Remarks by President Andrzej Duda on the World Holocaust Forum in Jerusalem
What is your view on the proceedings of the World Holocaust Forum in Jerusalem and the statements that were made there? The Russian President's statement, as it seems, was different than we expected. There were no attempts to rewrite history. How do you rate these statements?
I can only put it this way: I am extremely grateful to the Vice President of the United States, Mr. Mike Pence, for having mentioned Poland in his speech; he mentioned what was happening on the Polish territories occupied by the Nazi Germans, how Polish culture was being destroyed, how the names were changed. And he explained where the name ‘Auschwitz’ came from, why this concentration and extermination camp had such a name in German. I am grateful for that, because it is an important constituent of history, the one which, thanks to the words of the Vice President of the United States, could again be heard in the world today.
I also wish to thank for having mentioned Poland and the Poles on a number of occasions, including the martyrdom of Poles during World War II. Please, bear in mind that 3 million out of all 6 million of Holocaust victims were Polish citizens. These were Jews who were Polish citizens. So we should have been given our own valid place there, and I was very keen to be able to speak there and to be able to tell the truth of that time that these were citizens of the Republic of Poland who were murdered there. 3 million Polish Jews perished and 3 million Polish citizens who were not of Jewish origin also died.
The losses sustained by Poland were enormous. Practically every Polish family lost someone, and many Polish families of Jewish origin were wiped out all of them. That was the truth that I wanted to be able to communicate there bowing my head in memory of those who were murdered.
But I was prevented from doing so. Despite our diplomatic efforts, I was not given the right to speak there. I am sorry to say so but perhaps the reason for such an arrangement could be seen today during the commemoration ceremony. I do not know if you have noticed the fact but among the films shown that documented the course of World War II, no recognition whatsoever was given to the Polish participation in the fight against Germany. I think it had been in advance prepared this way: history was distorted. The organizer, the foundation of Mr. Moshe Kantor, distorted history, completely ignoring the participation of our Polish soldiers in the struggle against the Nazi Germany: the fact that they fought on the western front as the Polish Army, that they fought in the south, on the Italian front, for example, as the Polish Army, shoulder to shoulder with other Allies, that they fought on the eastern front, side by side with the Red Army. After all, there were also Polish soldiers there, there was the Polish Army – and this has been omitted today which to me is a very saddening situation.
This proves again that I made the right decision not to be present there, because had I been there, it would have been difficult for me to bear this situation, and evidently, I would have to do so in silence, not being given the floor to speak there. I am glad we have not attended, because we should not endorse such a falsified historical narrative. We have to tell the truth and we have to speak out loud.
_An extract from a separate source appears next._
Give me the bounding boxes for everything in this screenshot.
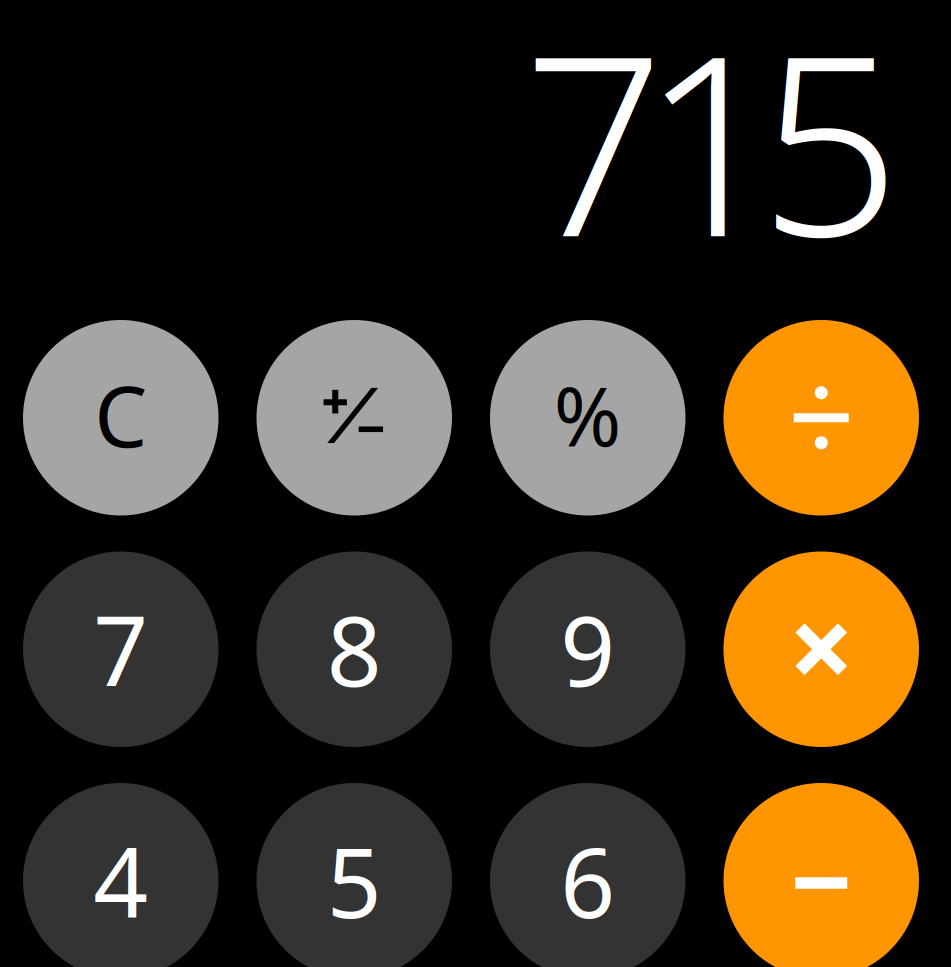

That is why I am pleased that we have managed to launch such a broad media campaign: both the Prime Minister and I have recently given a whole series of interviews for foreign media, we have had articles published in the most important media in Western Europe and the United States - precisely so that the world would hear the truth about Polish destinies during World War II, about the fate of Polish Jews and about the memory we cherish and always will.
But we also demand honesty and historical justice - and we will insist on it. And this is my duty, also as the President of the Republic of Poland: to constantly, unceasingly call for historical truth and historical justice for the Poles.